▶ [What is required]:
Repeat all entries exactly.

▶ [Dataset records]:
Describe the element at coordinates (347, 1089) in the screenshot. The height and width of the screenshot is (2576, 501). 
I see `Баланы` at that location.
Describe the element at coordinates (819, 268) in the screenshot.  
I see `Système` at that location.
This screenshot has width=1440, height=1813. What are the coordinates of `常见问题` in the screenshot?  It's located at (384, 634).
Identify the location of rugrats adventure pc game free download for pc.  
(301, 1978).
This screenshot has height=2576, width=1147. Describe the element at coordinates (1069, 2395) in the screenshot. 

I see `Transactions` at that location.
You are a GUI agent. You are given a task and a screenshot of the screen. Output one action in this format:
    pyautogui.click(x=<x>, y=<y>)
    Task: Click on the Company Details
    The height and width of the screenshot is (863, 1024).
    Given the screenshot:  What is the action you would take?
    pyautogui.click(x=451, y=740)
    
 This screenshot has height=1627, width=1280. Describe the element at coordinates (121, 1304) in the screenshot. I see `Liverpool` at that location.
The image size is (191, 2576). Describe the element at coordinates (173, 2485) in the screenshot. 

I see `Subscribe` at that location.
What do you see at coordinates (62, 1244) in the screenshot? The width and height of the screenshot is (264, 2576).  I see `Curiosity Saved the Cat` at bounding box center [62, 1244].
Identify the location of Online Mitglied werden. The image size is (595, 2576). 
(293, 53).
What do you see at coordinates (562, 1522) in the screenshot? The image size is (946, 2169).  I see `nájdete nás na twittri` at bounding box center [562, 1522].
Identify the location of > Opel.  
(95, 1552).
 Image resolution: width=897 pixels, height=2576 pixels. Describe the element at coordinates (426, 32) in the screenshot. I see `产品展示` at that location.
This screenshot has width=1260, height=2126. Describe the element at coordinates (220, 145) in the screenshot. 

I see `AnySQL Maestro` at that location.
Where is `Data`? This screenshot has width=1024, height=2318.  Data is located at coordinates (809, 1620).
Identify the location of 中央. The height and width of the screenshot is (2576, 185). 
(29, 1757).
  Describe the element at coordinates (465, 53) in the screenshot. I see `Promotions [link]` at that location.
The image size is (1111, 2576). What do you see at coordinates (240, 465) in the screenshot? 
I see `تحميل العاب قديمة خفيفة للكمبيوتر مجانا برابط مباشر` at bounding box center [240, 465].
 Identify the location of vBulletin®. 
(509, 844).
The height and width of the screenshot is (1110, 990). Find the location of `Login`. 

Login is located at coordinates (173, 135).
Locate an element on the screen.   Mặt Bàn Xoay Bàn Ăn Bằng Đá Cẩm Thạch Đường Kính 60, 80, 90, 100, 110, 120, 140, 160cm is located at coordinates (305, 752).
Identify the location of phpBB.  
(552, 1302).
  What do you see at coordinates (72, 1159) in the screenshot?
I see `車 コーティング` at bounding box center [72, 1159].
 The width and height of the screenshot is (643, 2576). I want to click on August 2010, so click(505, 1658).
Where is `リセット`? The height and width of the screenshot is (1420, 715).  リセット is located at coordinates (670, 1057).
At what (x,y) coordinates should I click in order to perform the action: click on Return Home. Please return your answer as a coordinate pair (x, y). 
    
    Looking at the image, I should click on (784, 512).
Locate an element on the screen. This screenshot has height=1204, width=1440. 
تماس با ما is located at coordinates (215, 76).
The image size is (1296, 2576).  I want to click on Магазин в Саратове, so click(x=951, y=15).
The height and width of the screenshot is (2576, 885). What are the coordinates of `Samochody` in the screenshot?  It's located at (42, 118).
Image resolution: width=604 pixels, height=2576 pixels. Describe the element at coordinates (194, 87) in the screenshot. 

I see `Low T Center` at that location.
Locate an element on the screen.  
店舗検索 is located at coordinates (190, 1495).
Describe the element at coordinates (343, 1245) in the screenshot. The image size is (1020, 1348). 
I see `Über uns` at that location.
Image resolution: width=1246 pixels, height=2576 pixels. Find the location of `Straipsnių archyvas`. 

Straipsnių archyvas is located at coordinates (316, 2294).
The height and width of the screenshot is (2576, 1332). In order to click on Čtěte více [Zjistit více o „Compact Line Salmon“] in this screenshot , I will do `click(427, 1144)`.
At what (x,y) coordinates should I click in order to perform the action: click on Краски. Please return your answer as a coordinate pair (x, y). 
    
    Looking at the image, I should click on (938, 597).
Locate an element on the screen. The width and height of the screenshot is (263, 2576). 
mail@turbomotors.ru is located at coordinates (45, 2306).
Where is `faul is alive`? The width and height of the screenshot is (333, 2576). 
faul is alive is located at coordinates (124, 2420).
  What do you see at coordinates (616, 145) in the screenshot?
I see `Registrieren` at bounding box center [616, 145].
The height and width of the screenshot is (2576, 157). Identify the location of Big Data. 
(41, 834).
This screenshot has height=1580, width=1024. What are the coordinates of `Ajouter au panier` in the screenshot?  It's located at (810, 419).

▶ [Solution to this exercise]:
Describe the element at coordinates (347, 1089) in the screenshot. The height and width of the screenshot is (2576, 501). 
I see `Баланы` at that location.
Describe the element at coordinates (819, 268) in the screenshot.  
I see `Système` at that location.
This screenshot has width=1440, height=1813. What are the coordinates of `常见问题` in the screenshot?  It's located at (384, 634).
Identify the location of rugrats adventure pc game free download for pc.  
(301, 1978).
This screenshot has height=2576, width=1147. Describe the element at coordinates (1069, 2395) in the screenshot. 

I see `Transactions` at that location.
You are a GUI agent. You are given a task and a screenshot of the screen. Output one action in this format:
    pyautogui.click(x=<x>, y=<y>)
    Task: Click on the Company Details
    The height and width of the screenshot is (863, 1024).
    Given the screenshot:  What is the action you would take?
    pyautogui.click(x=451, y=740)
    
 This screenshot has height=1627, width=1280. Describe the element at coordinates (121, 1304) in the screenshot. I see `Liverpool` at that location.
The image size is (191, 2576). Describe the element at coordinates (173, 2485) in the screenshot. 

I see `Subscribe` at that location.
What do you see at coordinates (62, 1244) in the screenshot? The width and height of the screenshot is (264, 2576).  I see `Curiosity Saved the Cat` at bounding box center [62, 1244].
Identify the location of Online Mitglied werden. The image size is (595, 2576). 
(293, 53).
What do you see at coordinates (562, 1522) in the screenshot? The image size is (946, 2169).  I see `nájdete nás na twittri` at bounding box center [562, 1522].
Identify the location of > Opel.  
(95, 1552).
 Image resolution: width=897 pixels, height=2576 pixels. Describe the element at coordinates (426, 32) in the screenshot. I see `产品展示` at that location.
This screenshot has width=1260, height=2126. Describe the element at coordinates (220, 145) in the screenshot. 

I see `AnySQL Maestro` at that location.
Where is `Data`? This screenshot has width=1024, height=2318.  Data is located at coordinates (809, 1620).
Identify the location of 中央. The height and width of the screenshot is (2576, 185). 
(29, 1757).
  Describe the element at coordinates (465, 53) in the screenshot. I see `Promotions [link]` at that location.
The image size is (1111, 2576). What do you see at coordinates (240, 465) in the screenshot? 
I see `تحميل العاب قديمة خفيفة للكمبيوتر مجانا برابط مباشر` at bounding box center [240, 465].
 Identify the location of vBulletin®. 
(509, 844).
The height and width of the screenshot is (1110, 990). Find the location of `Login`. 

Login is located at coordinates (173, 135).
Locate an element on the screen.   Mặt Bàn Xoay Bàn Ăn Bằng Đá Cẩm Thạch Đường Kính 60, 80, 90, 100, 110, 120, 140, 160cm is located at coordinates (305, 752).
Identify the location of phpBB.  
(552, 1302).
  What do you see at coordinates (72, 1159) in the screenshot?
I see `車 コーティング` at bounding box center [72, 1159].
 The width and height of the screenshot is (643, 2576). I want to click on August 2010, so click(505, 1658).
Where is `リセット`? The height and width of the screenshot is (1420, 715).  リセット is located at coordinates (670, 1057).
At what (x,y) coordinates should I click in order to perform the action: click on Return Home. Please return your answer as a coordinate pair (x, y). 
    
    Looking at the image, I should click on (784, 512).
Locate an element on the screen. This screenshot has height=1204, width=1440. 
تماس با ما is located at coordinates (215, 76).
The image size is (1296, 2576).  I want to click on Магазин в Саратове, so click(x=951, y=15).
The height and width of the screenshot is (2576, 885). What are the coordinates of `Samochody` in the screenshot?  It's located at (42, 118).
Image resolution: width=604 pixels, height=2576 pixels. Describe the element at coordinates (194, 87) in the screenshot. 

I see `Low T Center` at that location.
Locate an element on the screen.  
店舗検索 is located at coordinates (190, 1495).
Describe the element at coordinates (343, 1245) in the screenshot. The image size is (1020, 1348). 
I see `Über uns` at that location.
Image resolution: width=1246 pixels, height=2576 pixels. Find the location of `Straipsnių archyvas`. 

Straipsnių archyvas is located at coordinates (316, 2294).
The height and width of the screenshot is (2576, 1332). In order to click on Čtěte více [Zjistit více o „Compact Line Salmon“] in this screenshot , I will do `click(427, 1144)`.
At what (x,y) coordinates should I click in order to perform the action: click on Краски. Please return your answer as a coordinate pair (x, y). 
    
    Looking at the image, I should click on (938, 597).
Locate an element on the screen. The width and height of the screenshot is (263, 2576). 
mail@turbomotors.ru is located at coordinates (45, 2306).
Where is `faul is alive`? The width and height of the screenshot is (333, 2576). 
faul is alive is located at coordinates (124, 2420).
  What do you see at coordinates (616, 145) in the screenshot?
I see `Registrieren` at bounding box center [616, 145].
The height and width of the screenshot is (2576, 157). Identify the location of Big Data. 
(41, 834).
This screenshot has height=1580, width=1024. What are the coordinates of `Ajouter au panier` in the screenshot?  It's located at (810, 419).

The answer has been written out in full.